The quick rundown of the differences are the following: you have more flexibility investing in an IRA, you have a higher contribution limit for a 401k, and your employer potentially matches contributions in your 401k (basically gives you free money in the account). But let’s go into some more detail.
A 401k plan is an employer sponsored retirement plan. Not all employers offer one, but many large companies do. Most offer only a Traditional 401k, but there are some companies with Roth 401k options. The employer chooses which type of account to offer and has it set up with a plan manager. There are usually specific funds available for you to invest in within the account. You usually just fill out a form to assign how much of your paycheck you would like to put into the account and how to divide it up into the different options.
There are some restrictions on withdrawing the money put into this account but you get tax benefits in return. These restrictions and benefits depend on with type of contribution you make (Traditional vs Roth). The annual contribution limit is fairly high (in 2015 it is $18,000 if you are under 50 years old, $24,000 if you are over 50).
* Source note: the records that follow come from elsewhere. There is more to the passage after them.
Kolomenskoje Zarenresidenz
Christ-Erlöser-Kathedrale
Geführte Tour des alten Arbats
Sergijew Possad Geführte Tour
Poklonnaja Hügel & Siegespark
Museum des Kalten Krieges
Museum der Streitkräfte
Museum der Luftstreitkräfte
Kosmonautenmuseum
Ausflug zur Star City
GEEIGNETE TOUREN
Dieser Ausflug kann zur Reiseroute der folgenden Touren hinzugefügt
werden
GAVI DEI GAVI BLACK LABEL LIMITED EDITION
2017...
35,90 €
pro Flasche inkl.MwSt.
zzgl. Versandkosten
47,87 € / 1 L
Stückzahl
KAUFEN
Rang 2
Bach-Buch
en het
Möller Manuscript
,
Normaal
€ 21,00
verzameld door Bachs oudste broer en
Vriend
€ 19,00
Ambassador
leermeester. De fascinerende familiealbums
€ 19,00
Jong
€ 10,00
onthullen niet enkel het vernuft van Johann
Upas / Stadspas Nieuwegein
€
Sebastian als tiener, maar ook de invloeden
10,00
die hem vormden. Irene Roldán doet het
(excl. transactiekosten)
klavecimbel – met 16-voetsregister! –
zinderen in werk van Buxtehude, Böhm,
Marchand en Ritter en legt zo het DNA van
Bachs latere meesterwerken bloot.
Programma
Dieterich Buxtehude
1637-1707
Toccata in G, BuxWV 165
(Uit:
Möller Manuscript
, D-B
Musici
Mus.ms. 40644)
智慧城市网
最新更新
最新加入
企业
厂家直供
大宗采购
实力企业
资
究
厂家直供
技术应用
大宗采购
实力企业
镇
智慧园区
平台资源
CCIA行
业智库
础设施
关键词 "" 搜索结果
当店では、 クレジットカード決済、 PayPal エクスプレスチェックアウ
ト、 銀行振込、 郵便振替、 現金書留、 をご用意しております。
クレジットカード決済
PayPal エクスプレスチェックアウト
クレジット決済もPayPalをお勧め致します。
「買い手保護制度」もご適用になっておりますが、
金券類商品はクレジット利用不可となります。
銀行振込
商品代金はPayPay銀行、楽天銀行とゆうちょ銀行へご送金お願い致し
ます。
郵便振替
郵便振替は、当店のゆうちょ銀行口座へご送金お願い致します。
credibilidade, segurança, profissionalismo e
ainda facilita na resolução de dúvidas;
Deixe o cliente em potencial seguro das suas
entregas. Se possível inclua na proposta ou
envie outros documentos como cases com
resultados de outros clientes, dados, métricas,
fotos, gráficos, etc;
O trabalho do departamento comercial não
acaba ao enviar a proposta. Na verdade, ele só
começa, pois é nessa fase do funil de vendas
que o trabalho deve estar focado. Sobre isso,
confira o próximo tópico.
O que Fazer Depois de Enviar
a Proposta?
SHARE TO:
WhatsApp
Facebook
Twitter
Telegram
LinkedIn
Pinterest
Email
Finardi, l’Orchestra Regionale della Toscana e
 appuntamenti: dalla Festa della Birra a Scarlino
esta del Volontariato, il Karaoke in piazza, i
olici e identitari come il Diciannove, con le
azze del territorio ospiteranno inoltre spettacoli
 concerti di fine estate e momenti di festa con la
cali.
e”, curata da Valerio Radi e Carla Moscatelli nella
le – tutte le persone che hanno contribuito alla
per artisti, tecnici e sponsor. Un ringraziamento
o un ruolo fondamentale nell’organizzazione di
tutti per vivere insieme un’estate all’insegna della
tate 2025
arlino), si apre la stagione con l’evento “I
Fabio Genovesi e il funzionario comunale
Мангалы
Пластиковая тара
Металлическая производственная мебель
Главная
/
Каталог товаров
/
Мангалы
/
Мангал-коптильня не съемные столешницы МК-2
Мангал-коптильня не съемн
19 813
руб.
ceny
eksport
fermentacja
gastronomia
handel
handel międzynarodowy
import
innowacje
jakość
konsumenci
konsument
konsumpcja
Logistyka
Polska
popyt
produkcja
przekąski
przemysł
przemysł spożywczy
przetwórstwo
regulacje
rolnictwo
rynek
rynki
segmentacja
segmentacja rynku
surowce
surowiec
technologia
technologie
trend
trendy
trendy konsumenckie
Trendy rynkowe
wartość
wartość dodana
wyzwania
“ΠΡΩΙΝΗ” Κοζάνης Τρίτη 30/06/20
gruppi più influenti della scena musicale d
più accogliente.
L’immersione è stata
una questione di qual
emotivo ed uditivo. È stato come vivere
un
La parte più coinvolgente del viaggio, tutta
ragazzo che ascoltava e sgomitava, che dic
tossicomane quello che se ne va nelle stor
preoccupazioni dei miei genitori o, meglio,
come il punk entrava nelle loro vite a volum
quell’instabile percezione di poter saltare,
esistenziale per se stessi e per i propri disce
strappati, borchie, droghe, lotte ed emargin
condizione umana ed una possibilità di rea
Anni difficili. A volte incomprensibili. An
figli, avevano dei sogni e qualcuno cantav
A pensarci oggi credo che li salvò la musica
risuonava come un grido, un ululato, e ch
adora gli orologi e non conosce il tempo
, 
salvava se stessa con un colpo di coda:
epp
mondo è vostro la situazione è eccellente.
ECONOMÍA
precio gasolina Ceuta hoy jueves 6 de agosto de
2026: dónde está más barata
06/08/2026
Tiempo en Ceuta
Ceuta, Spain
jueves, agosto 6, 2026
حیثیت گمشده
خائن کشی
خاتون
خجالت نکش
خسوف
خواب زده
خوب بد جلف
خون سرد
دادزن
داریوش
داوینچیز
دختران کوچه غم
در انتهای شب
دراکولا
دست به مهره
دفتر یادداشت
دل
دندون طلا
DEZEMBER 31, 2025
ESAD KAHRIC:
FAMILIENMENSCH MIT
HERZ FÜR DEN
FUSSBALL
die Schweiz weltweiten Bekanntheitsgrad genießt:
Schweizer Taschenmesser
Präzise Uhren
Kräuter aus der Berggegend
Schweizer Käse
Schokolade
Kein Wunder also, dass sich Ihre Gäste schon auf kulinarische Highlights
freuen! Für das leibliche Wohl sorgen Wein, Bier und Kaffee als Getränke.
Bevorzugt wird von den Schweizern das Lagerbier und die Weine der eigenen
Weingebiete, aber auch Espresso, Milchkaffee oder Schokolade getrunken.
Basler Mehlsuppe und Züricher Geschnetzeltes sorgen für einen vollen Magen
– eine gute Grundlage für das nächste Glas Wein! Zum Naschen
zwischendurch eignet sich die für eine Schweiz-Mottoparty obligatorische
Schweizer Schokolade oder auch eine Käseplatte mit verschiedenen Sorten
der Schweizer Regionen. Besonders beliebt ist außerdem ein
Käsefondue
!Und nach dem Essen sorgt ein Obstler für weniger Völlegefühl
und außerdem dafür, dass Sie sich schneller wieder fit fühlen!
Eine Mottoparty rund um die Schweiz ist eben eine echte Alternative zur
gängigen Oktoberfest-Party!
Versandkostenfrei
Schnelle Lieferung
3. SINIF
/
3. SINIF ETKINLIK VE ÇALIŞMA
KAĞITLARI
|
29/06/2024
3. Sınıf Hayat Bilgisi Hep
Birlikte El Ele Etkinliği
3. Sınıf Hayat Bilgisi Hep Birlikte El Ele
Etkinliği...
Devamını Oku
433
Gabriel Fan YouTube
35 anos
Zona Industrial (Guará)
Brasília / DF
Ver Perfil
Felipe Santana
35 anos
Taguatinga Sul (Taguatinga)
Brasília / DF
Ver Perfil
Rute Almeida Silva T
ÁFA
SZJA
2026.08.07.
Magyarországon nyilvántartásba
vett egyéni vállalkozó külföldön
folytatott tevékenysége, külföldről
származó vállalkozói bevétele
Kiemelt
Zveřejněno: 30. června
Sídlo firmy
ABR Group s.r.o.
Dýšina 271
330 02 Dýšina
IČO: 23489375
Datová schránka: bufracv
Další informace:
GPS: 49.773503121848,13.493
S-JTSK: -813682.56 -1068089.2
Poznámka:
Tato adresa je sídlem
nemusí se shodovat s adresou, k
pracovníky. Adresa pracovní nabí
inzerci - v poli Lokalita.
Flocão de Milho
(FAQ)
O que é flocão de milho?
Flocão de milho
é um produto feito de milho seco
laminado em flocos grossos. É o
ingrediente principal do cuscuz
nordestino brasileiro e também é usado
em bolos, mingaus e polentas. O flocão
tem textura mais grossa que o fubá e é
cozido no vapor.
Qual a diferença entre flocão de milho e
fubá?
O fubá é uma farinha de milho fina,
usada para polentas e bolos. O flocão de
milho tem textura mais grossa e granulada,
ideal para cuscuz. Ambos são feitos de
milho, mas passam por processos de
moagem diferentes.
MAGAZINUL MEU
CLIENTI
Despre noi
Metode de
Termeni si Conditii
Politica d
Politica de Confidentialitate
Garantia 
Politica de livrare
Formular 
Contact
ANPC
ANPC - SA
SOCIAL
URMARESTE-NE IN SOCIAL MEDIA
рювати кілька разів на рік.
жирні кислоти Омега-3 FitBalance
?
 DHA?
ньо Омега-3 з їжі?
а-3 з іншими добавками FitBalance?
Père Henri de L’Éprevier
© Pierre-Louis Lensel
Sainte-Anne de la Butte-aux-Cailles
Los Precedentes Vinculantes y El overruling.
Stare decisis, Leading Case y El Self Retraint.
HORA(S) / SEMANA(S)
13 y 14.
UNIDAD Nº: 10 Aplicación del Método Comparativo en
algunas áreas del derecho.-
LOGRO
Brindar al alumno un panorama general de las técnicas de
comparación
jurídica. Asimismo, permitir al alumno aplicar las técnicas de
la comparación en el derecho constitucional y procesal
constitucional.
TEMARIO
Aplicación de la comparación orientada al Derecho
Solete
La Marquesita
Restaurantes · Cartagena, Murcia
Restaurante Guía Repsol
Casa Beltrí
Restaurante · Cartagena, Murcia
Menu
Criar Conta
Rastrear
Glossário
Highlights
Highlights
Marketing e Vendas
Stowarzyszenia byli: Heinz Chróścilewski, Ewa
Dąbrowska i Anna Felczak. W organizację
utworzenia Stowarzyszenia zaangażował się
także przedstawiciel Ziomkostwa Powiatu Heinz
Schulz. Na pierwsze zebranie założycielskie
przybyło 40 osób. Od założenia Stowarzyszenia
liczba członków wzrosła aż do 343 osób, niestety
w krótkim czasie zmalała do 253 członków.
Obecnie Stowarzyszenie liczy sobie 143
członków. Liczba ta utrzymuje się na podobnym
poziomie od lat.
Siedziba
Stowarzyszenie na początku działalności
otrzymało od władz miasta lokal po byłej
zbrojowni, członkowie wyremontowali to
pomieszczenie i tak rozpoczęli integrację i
The big advantage to contributing to your 401k is employer matching. Your employer may match your contribution which means as you put money into the 401k, your employer will also give you money to put into the account.
For example, if your company has 100% matching up to 4% of your income and you make 100k annual salary, you can contribute 4k and your company will put in 4k. This effectively makes your annual salary 104k with 8k being paid to you through your 401k. If the company’s matching was only 50%, they will put in 2k when you put in your 4k in the example above. However, the company matched amount usually vests over some period of time which means if you leave the company, you only get the amount you are vested in. For example, if your company has a vesting schedule of 4 years evenly distributed, then in the first example above with 100% matching, you would get claim to an additional 1k each year.
You are also always 100% vested in your own contributions. So let’s take that example and say you don’t contribute anymore after the first year. If you leave after 3 years with the company, you would be entitled to 3k of the 4k match from your first year as well as your own 4k contribution plus whatever gains that 7k earned in the account.
Individual Retirement Account (IRA)
An IRA is an individual retirement account, meaning you will have to set it up yourself. You will need to reach out to a broker (Charles Schwab, Fidelity, TD Ameritrade, etc.) to set up an account and you decide whether you want to open a Traditional or Roth type. You manually move money into the account which has a smaller annual contribution limit ($6,000 in 2021, $7,000 if you are over 50) relative to the 401k.
You get the same restrictions and tax benefits in the IRA for the same type of contribution (Traditional vs Roth), but there are income limits to making these contributions. The main benefit of using an IRA is investment flexibility: you aren’t restricted to the investments made in the account. You can invest in individual stocks or mutual funds or index funds of your choice.